The agency’s new rules can and will impact community banks, but the agency will conduct examinations only of non-bank financial companies and banks above $10 billion in assets.
Cordray said his agency will take into account how community banks work and their input when devising rules for the financial industry. He said that his agency has gotten 30,000 comments on proposed mortgage disclosure forms.
“One of our most important rulemaking will implement a new statutory requirement that lenders make a good faith and reasonable determination that a borrower can repay the mortgage,’’ he said, adding that he says community bankers have always done that.
“When the world went mad all around us, you did not stray,’’ he said.
He said the goal is to ensure that consumers are not steered into loans they cannot afford. Other provisions will impact mortgage servicing, including new disclosure requirements, force-placed insurance, and how payments are credited to a consumer’s account.
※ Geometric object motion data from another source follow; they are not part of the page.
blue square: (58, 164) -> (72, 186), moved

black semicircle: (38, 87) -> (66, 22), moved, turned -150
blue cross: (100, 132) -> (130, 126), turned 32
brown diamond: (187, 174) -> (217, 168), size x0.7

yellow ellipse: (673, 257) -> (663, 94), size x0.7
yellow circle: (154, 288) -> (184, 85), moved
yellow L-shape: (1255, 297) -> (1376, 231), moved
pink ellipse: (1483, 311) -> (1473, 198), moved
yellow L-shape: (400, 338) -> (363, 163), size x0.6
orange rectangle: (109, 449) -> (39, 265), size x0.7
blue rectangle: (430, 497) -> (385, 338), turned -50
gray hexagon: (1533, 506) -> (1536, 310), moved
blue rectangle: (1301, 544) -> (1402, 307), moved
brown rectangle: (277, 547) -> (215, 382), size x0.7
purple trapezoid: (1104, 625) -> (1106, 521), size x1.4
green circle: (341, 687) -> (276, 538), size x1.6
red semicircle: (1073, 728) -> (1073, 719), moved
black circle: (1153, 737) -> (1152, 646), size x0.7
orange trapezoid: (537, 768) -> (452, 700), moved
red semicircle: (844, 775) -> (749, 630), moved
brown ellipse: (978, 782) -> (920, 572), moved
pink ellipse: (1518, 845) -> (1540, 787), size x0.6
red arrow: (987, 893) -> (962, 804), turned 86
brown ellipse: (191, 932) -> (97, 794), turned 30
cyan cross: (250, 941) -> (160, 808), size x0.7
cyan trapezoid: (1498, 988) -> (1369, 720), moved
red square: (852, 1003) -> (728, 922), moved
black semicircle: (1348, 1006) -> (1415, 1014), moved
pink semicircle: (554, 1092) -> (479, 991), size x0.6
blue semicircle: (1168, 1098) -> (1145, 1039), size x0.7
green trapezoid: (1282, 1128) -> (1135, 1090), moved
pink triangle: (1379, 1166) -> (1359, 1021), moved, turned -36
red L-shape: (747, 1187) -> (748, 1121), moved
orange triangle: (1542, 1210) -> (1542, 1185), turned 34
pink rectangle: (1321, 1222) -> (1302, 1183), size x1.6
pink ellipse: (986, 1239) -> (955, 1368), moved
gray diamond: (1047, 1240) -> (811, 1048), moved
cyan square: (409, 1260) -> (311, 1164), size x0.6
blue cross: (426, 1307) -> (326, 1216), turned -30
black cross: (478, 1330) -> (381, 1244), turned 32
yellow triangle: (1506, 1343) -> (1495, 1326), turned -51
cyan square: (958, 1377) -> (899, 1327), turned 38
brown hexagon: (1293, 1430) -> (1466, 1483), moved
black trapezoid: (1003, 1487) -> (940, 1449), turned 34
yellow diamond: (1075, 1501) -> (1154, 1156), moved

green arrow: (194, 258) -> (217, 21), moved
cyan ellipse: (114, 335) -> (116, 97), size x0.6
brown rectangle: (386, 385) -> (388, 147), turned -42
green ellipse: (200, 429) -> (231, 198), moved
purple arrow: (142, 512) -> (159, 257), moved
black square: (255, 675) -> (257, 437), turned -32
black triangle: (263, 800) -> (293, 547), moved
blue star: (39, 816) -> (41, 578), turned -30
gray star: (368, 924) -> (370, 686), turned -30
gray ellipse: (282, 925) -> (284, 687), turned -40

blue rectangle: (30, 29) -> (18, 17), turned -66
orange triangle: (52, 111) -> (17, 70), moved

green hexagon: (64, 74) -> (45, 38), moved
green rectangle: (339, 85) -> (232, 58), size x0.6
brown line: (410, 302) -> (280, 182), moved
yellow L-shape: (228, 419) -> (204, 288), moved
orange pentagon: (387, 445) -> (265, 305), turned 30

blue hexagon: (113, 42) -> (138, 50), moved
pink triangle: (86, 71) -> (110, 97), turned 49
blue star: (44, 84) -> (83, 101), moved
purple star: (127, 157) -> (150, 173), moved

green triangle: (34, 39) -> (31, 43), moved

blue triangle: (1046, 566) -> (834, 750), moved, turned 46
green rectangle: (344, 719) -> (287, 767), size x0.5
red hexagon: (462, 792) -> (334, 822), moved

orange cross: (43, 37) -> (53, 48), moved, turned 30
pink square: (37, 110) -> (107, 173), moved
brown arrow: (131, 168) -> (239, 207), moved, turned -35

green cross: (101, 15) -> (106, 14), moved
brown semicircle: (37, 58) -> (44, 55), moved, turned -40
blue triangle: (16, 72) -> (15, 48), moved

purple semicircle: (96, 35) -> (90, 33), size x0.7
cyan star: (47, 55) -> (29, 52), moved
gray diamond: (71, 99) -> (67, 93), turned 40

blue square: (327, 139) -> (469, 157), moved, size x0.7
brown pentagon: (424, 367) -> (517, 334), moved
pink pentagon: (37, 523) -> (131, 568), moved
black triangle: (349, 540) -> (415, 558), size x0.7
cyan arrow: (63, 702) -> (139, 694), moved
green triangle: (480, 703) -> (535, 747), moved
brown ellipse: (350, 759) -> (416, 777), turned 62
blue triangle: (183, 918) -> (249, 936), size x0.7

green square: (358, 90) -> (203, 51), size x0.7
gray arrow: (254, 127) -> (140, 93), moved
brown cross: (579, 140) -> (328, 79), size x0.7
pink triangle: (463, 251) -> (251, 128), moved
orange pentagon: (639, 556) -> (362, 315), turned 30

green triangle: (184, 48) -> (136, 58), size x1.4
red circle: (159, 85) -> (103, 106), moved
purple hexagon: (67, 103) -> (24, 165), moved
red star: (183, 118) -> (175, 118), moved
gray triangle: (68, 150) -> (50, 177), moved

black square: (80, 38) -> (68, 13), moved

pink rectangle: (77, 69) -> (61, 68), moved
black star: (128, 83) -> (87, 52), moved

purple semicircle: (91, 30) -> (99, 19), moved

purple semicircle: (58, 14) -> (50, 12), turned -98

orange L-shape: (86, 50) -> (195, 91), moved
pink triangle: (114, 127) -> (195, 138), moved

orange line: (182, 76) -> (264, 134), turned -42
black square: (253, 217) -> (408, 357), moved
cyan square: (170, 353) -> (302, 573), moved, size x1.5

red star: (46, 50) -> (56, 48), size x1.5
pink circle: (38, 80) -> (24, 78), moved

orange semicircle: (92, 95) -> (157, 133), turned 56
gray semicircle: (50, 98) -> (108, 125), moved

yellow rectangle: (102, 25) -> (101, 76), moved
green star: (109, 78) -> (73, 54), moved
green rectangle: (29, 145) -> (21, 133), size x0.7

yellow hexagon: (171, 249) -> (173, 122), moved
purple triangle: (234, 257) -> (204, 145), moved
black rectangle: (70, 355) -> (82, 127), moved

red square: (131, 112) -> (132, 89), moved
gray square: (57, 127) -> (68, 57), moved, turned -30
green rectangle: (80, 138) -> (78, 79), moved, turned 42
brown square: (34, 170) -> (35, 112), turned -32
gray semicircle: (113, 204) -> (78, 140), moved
“Here, our principal is the fair treatment of borrowers,’’ he said. “Where it makes sense to treat community banks different from other institutions, we have pledged to consider doing so.”
He also asked bankers to report abuses in the industry to his agency, including wrongdoing among non-bank lenders, whom he said robbed community bankers of market share preceding the financial crisis.
“Where do you see corners being cut? Where do you see standards being bent or stretched? Where do you see the law being violated?” he said.
A few bankers attending the meeting said they were encouraged by his words, but wanted to see the CFPB in action before forming an opinion.
“It’s a matter of translating his words into a culture,’’ said George Guarini, president and CEO of Bay Commercial Bank in Walnut Creek, California, which has more than $270 million in assets. “It’s good that he had his staff listening in [to the speech]. I buy his vision but it’s a matter of translating that to action.”
Others were worried about the CFPB investigating complaints against banks submitted directly to the federal agency.
The CFPB encourages people on its web site to submit complaints against banks and private student lenders. It also asks for complaints about checking accounts. The agency promises to follow up by contacting the financial institution for a response.
“It’s an atom bomb,’’ said Tom Clifford, president and chief credit officer for First Community Bank of Bedford County, a $315-million asset bank in Shelbyville, Tennessee.
The CFPB also has launched an “inquiry” into overdraft practices.
“We are also seeking public feedback on a sample “penalty fee box” that could appear prominently on the checking account statements of consumers who overdraw their accounts,’’ and would highlight the fees that customer paid in penalties, Cordray said in a speech last month on the topic.